お伺いしたこの住まいも、設計の打合せを重ねるなかで、いろいろな個性が散りばめられていきました。たとえば、既にお持ちだったアンティークの家具や、古びた金具のついた木の玄関ドア、洗練されたガラス照明器具などが、しっくりと空間におさまるようにデザイン検討を重ねていったのでした。
最初の担当作品というのは、ひたすらボスとスタッフの個性のぶつかり合いになります。僕なりの意見や提案を一生懸命にボスにするのですが、もちろんそれはボスの設計手法に必ずしも相容れるものではありません。数限りないダメ出しを受けながら設計は進み、最後にはやはり村田靖夫としての作風になっていきます。そうでありながら、担当するスタッフによって、少しずつ建物のもつニュアンスが変わっていくのも事実で、きっと村田さんはそのあたりを楽しんでいたのだろうと思います。
道路からコンクリートのアーチ越しに見る中庭。中庭に面した、絶妙の寸法体系で築き上げられたリビング。そこには南に面した大きな開口部があるのですが、中庭の緑を通して入ってくる光はしっとりとした湿度を帯び、室内に紗のかかったようなやわらかな雰囲気をつくりだしてくれています。その光のなかに浮かび上がるアンティークの家具やドアや照明。村田さんが得意としてきたモダンな雰囲気の空間のなかに、どこかノスタルジーを誘う雰囲気ができていました。

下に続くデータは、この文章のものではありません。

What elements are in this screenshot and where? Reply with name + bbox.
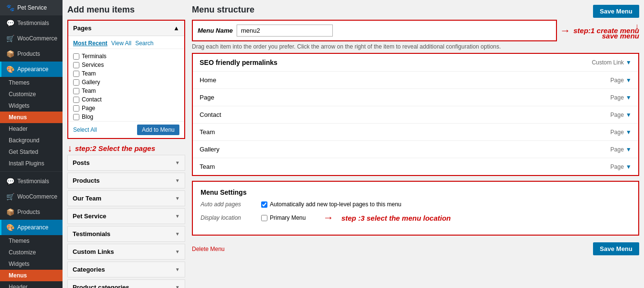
sidebar-item-woocommerce-mid[interactable]: 🛒 WooCommerce (0, 189, 63, 204)
checkbox-blog[interactable] (73, 114, 79, 120)
categories-header[interactable]: Categories ▼ (68, 262, 185, 277)
arrow-step1: → (560, 25, 570, 37)
products-header[interactable]: Products ▼ (68, 173, 185, 188)
page-item-terminals[interactable]: Terminals (73, 52, 179, 61)
menu-item-type-3: Page ▼ (610, 112, 631, 118)
chevron-icon-0[interactable]: ▼ (626, 59, 631, 66)
checkbox-page[interactable] (73, 105, 79, 112)
tab-most-recent[interactable]: Most Recent (73, 40, 107, 47)
products-arrow: ▼ (175, 178, 180, 183)
arrow-down-save: ↓ (635, 22, 639, 32)
auto-add-row: Auto add pages Automatically add new top… (201, 201, 631, 208)
checkbox-services[interactable] (73, 62, 79, 68)
display-location-value: Primary Menu (261, 214, 306, 221)
sidebar-item-pet-service[interactable]: 🐾 Pet Service (0, 0, 63, 15)
chevron-icon-4[interactable]: ▼ (626, 129, 631, 136)
sidebar-item-widgets[interactable]: Widgets (0, 100, 63, 112)
sidebar-item-woocommerce-top[interactable]: 🛒 WooCommerce (0, 31, 63, 46)
sidebar-item-testimonials-mid[interactable]: 💬 Testimonials (0, 174, 63, 189)
sidebar-item-get-started[interactable]: Get Started (0, 146, 63, 158)
save-menu-annotation: ↓ save menu (602, 22, 639, 40)
pages-box: Pages ▲ Most Recent View All Search Term… (67, 20, 185, 139)
display-location-checkbox[interactable] (261, 215, 267, 221)
menu-item-4: Team Page ▼ (193, 124, 638, 141)
sidebar-item-menus[interactable]: Menus (0, 112, 63, 123)
sidebar-item-background[interactable]: Background (0, 135, 63, 146)
page-item-blog[interactable]: Blog (73, 113, 179, 121)
sidebar-item-products-mid[interactable]: 📦 Products (0, 204, 63, 220)
page-item-team2[interactable]: Team (73, 87, 179, 95)
checkbox-terminals[interactable] (73, 53, 79, 60)
sidebar-item-testimonials-top[interactable]: 💬 Testimonials (0, 15, 63, 31)
arrow-step3: → (323, 212, 334, 224)
chevron-icon-6[interactable]: ▼ (626, 163, 631, 170)
chevron-icon-1[interactable]: ▼ (626, 77, 631, 84)
step2-text: step:2 Select the pages (75, 144, 155, 152)
chevron-icon-5[interactable]: ▼ (626, 146, 631, 153)
appearance-icon2: 🎨 (6, 224, 14, 231)
pages-collapse-icon[interactable]: ▲ (173, 25, 179, 32)
custom-links-section: Custom Links ▼ (67, 244, 185, 260)
sidebar-item-header[interactable]: Header (0, 123, 63, 135)
sidebar-item-customize2[interactable]: Customize (0, 247, 63, 258)
product-categories-header[interactable]: Product categories ▼ (68, 280, 185, 288)
save-menu-button-top[interactable]: Save Menu (593, 5, 639, 18)
pages-tabs: Most Recent View All Search (68, 36, 184, 49)
sidebar-item-appearance2[interactable]: 🎨 Appearance (0, 220, 63, 235)
checkbox-gallery[interactable] (73, 79, 79, 86)
products-icon2: 📦 (6, 208, 14, 216)
sidebar-item-menus2[interactable]: Menus (0, 270, 63, 281)
menu-name-input[interactable] (237, 25, 333, 37)
select-all-link[interactable]: Select All (73, 126, 97, 133)
sidebar-item-header2[interactable]: Header (0, 281, 63, 288)
menu-name-label: Menu Name (198, 27, 233, 34)
sidebar-item-themes[interactable]: Themes (0, 77, 63, 88)
sidebar-item-customize[interactable]: Customize (0, 88, 63, 100)
auto-add-checkbox[interactable] (261, 201, 267, 208)
posts-header[interactable]: Posts ▼ (68, 155, 185, 170)
page-label-blog: Blog (82, 113, 93, 120)
sidebar-item-install-plugins[interactable]: Install Plugins (0, 158, 63, 169)
pages-box-footer: Select All Add to Menu (68, 121, 184, 138)
page-label-page: Page (82, 105, 95, 112)
add-to-menu-button[interactable]: Add to Menu (137, 125, 179, 135)
page-label-gallery: Gallery (82, 79, 100, 86)
sidebar-item-appearance[interactable]: 🎨 Appearance (0, 62, 63, 77)
chevron-icon-2[interactable]: ▼ (626, 94, 631, 101)
pet-service-header[interactable]: Pet Service ▼ (68, 209, 185, 224)
our-team-header[interactable]: Our Team ▼ (68, 191, 185, 206)
save-menu-button-bottom[interactable]: Save Menu (593, 242, 639, 255)
auto-add-label: Auto add pages (201, 201, 253, 208)
custom-links-header[interactable]: Custom Links ▼ (68, 244, 185, 259)
menu-item-6: Team Page ▼ (193, 158, 638, 175)
auto-add-text: Automatically add new top-level pages to… (270, 201, 402, 208)
sidebar-item-themes2[interactable]: Themes (0, 235, 63, 247)
tab-view-all[interactable]: View All (111, 40, 131, 47)
delete-menu-link[interactable]: Delete Menu (192, 246, 225, 252)
step3-text: step :3 select the menu location (341, 214, 451, 222)
woocommerce-icon2: 🛒 (6, 193, 14, 200)
page-item-gallery[interactable]: Gallery (73, 78, 179, 87)
bottom-bar: Delete Menu Save Menu (192, 240, 639, 257)
testimonials-header[interactable]: Testimonials ▼ (68, 226, 185, 241)
testimonials-arrow: ▼ (175, 231, 180, 237)
divider (0, 171, 63, 172)
display-location-text: Primary Menu (270, 214, 306, 221)
chevron-icon-3[interactable]: ▼ (626, 112, 631, 118)
checkbox-contact[interactable] (73, 97, 79, 103)
menu-item-type-0: Custom Link ▼ (592, 59, 631, 66)
page-label-team1: Team (82, 70, 96, 77)
page-item-page[interactable]: Page (73, 104, 179, 113)
page-item-services[interactable]: Services (73, 61, 179, 69)
sidebar-item-widgets2[interactable]: Widgets (0, 258, 63, 270)
page-label-team2: Team (82, 88, 96, 94)
step1-row: Menu Name → step:1 create menu (192, 20, 639, 41)
checkbox-team1[interactable] (73, 71, 79, 77)
sidebar-item-products-top[interactable]: 📦 Products (0, 46, 63, 62)
page-item-team1[interactable]: Team (73, 69, 179, 78)
checkbox-team2[interactable] (73, 88, 79, 94)
pages-box-header[interactable]: Pages ▲ (68, 21, 184, 36)
tab-search[interactable]: Search (135, 40, 153, 47)
menu-structure-title: Menu structure (192, 5, 639, 15)
page-item-contact[interactable]: Contact (73, 95, 179, 104)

この住宅は、特に雑誌などに発表されることもありませんでした。新しい建築のデザイン表現を示すものとしては、控えめだったかもしれません。でも、時代の流行とは関係なく、居心地が良く美しい場所としてあり続けるのだろうと予感できるような住まいでした。もちろんそれは、住まい手が大切に住んでいてくれているからに他なりませんね。そしてこの住宅は、僕の原点としての作品でもあるのです。